Sabe qual é o problema? O povo reclama do distro hopping, mas esse troca-troca é justamente o passatempo deles. Você tem que pôr em sua mente que o que você tem que fazer no computador são outras tarefas que não sejam ficar futucando no sistema operacional, como escrever um relatório, pesquisar algo na internet ou simplesmente jogar.

É uma questão de amadurecimento.

Falarei da minha experiência pessoal

Explicarei porque escolhi a distribuição *ubuntu e o ambiente gráfico KDE Plasma. O objetivo não é fazer propaganda deles, mas tentar lhe mostrar como me “curei” “vacinei” da distro hopping.

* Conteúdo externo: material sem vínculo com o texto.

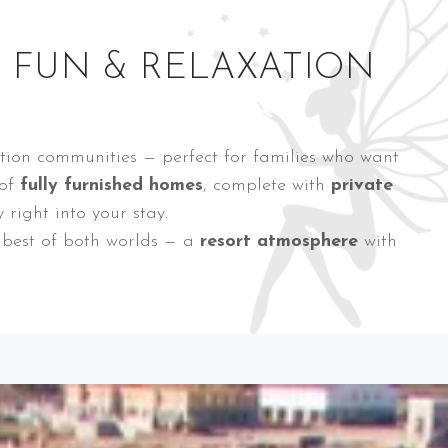
Y FUN & RELAXATION
ation communities — perfect for families who want
 of
fully furnished homes
, complete with
private
right into your stay.
e best of both worlds — a
resort atmosphere
with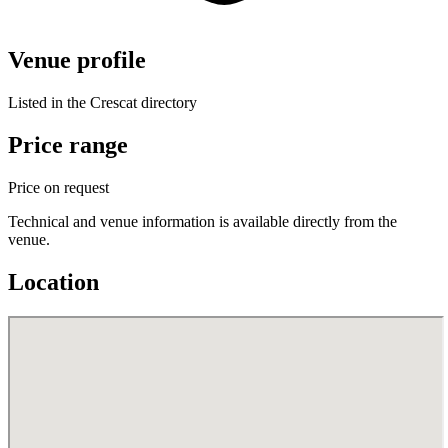
Venue profile
Listed in the Crescat directory
Price range
Price on request
Technical and venue information is available directly from the
venue.
Location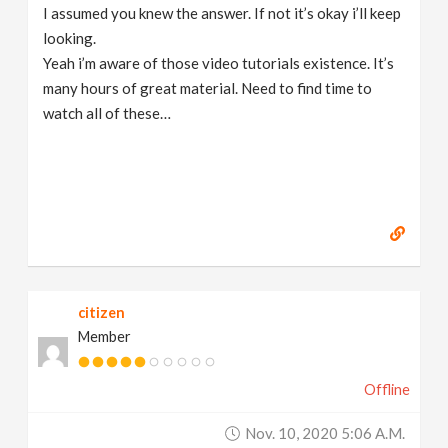
I assumed you knew the answer. If not it’s okay i’ll keep
looking.
Yeah i’m aware of those video tutorials existence. It’s
many hours of great material. Need to find time to
watch all of these…
citizen
Member
Offline
Nov. 10, 2020 5:06 A.m.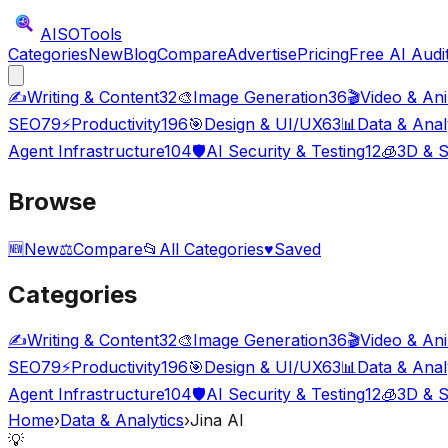
AISO
Tools
Categories
New
Blog
Compare
Advertise
Pricing
Free AI Audi
✍️
Writing & Content
32
🎨
Image Generation
36
🎬
Video & An
SEO
79
⚡
Productivity
196
🎯
Design & UI/UX
63
📊
Data & Anal
Agent Infrastructure
104
🛡️
AI Security & Testing
12
🧊
3D & S
Browse
🆕
New
⚖️
Compare
📂
All Categories
♥
Saved
Categories
✍️
Writing & Content
32
🎨
Image Generation
36
🎬
Video & An
SEO
79
⚡
Productivity
196
🎯
Design & UI/UX
63
📊
Data & Anal
Agent Infrastructure
104
🛡️
AI Security & Testing
12
🧊
3D & S
Home
›
Data & Analytics
›
Jina AI
💡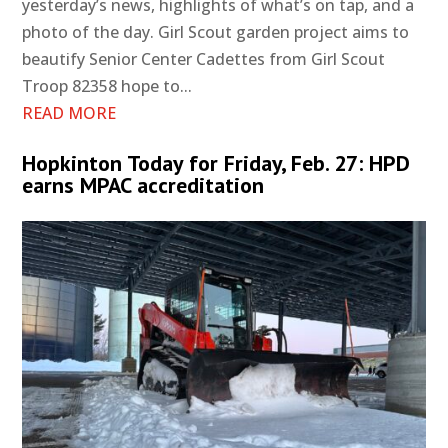
yesterday’s news, highlights of what’s on tap, and a
photo of the day. Girl Scout garden project aims to
beautify Senior Center Cadettes from Girl Scout
Troop 82358 hope to...
READ MORE
Hopkinton Today for Friday, Feb. 27: HPD
earns MPAC accreditation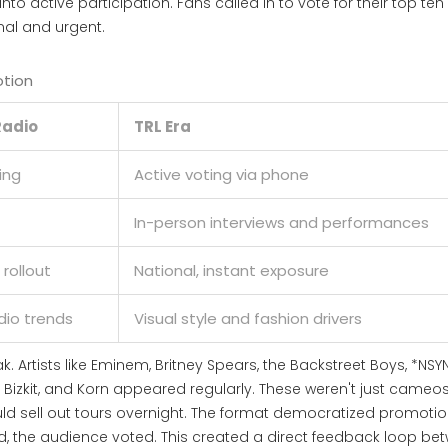
to active participation. Fans called in to vote for their top ten
onal and urgent.
otion
Radio
TRL Era
ing
Active voting via phone
In-person interviews and performances
 rollout
National, instant exposure
dio trends
Visual style and fashion drivers
k. Artists like Eminem, Britney Spears, the Backstreet Boys, *NSYN
p Bizkit, and Korn appeared regularly. These weren't just cameos
d sell out tours overnight. The format democratized promotio
, the audience voted. This created a direct feedback loop be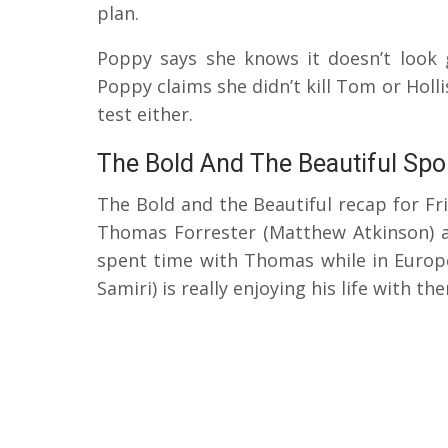
plan.
Poppy says she knows it doesn’t look 
Poppy claims she didn’t kill Tom or Holl
test either.
The Bold And The Beautiful Spo
The Bold and the Beautiful recap for Fr
Thomas Forrester (Matthew Atkinson) 
spent time with Thomas while in Europe
Samiri) is really enjoying his life with th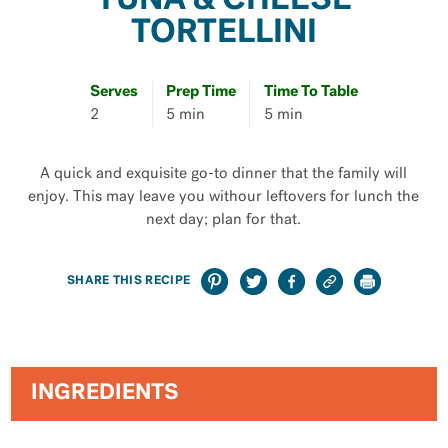
TUNA & CHEESE
TORTELLINI
Serves
Prep Time
Time To Table
2
5 min
5 min
A quick and exquisite go-to dinner that the family will
enjoy. This may leave you withour leftovers for lunch the
next day; plan for that.
SHARE THIS RECIPE
INGREDIENTS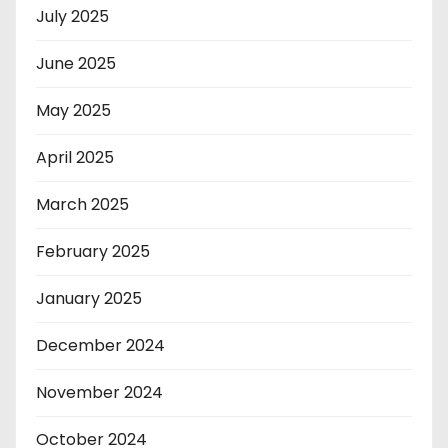
July 2025
June 2025
May 2025
April 2025
March 2025
February 2025
January 2025
December 2024
November 2024
October 2024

Por que permaneço com o *ubuntu LTS?

Porque o *ubuntu LTS (última versão LTS) não fornece pacotes demasiadamente velhos e, ao mesmo tempo, é uma distro estável. Se o *ubuntu LTS tem apenas a versão antiga de um programa que quero a verão mais nova por um BOM motivo, uso uma PPA ou baixo o flatpak/appimage/snap desse programa. Você não precisa ter a última versão dos softwares: o hardware está entregando o que deveria, então pra que atualizar o driver? Todas as funções do reprodutor de vídeo estão funcionando? Então pra que baixar e instalar a versão mais nova?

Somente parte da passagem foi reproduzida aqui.